The company also recently shored itself up by forming a partnership with Korean Zinc Ltd. Like Centurion, Chief Consolidated expects to hit a rich vein somewhere.
"It's not dead by far," Underwood, the general manager, said. "I hope it goes. It looks good."
The Burgin mine closed in 1986. Geologists estimate that it contains at least 23.9 million ounces of silver, more than 275,000 tons of lead and some 90,000 tons of zinc. Gold also may be in the mine. Weitz has said the current mine reserves are worth an estimated gross value of $400 million.
According to the company's 1995 annual report, it could take another two years and $20 million to $30 million before the Burgin is fully operational.
Underwood, who has been with Chief Consolidated 25 years, is just happy to be underground again. For years, the company leased its rights to huge companies such as Kennecott, Anaconda and Asarco. All of them pumped millions of dollars into mining but ceased operations because of low metals prices.
"Our company is finally out of the renting business. Now, we're in the mining business," he said.
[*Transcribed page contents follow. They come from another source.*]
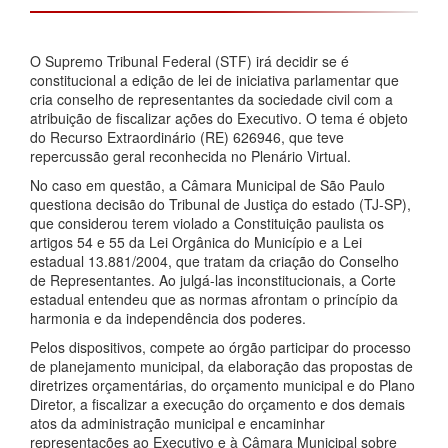
O Supremo Tribunal Federal (STF) irá decidir se é
constitucional a edição de lei de iniciativa parlamentar que
cria conselho de representantes da sociedade civil com a
atribuição de fiscalizar ações do Executivo. O tema é objeto
do Recurso Extraordinário (RE) 626946, que teve
repercussão geral reconhecida no Plenário Virtual.
No caso em questão, a Câmara Municipal de São Paulo
questiona decisão do Tribunal de Justiça do estado (TJ-SP),
que considerou terem violado a Constituição paulista os
artigos 54 e 55 da Lei Orgânica do Município e a Lei
estadual 13.881/2004, que tratam da criação do Conselho
de Representantes. Ao julgá-las inconstitucionais, a Corte
estadual entendeu que as normas afrontam o princípio da
harmonia e da independência dos poderes.
Pelos dispositivos, compete ao órgão participar do processo
de planejamento municipal, da elaboração das propostas de
diretrizes orçamentárias, do orçamento municipal e do Plano
Diretor, a fiscalizar a execução do orçamento e dos demais
atos da administração municipal e encaminhar
representações ao Executivo e à Câmara Municipal sobre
Smith, of Gold Standard, said he thinks Chief Consolidated has done a good job. "I give them a fighting chance," he said.
Weitz also suggested that should Chief Consolidated's mining operation take off, the company could get into the development business with some of its vast acreage. Eureka is only 20 miles from I-15 and about 35 miles from rapidly expanding Utah Valley. Mining could attract workers from all over.
"One of these days, the real estate boom is going to move away from the interstate," he said.
Maybe, maybe not. It all depends on whether there really is any gold left in the Tintic Mining District.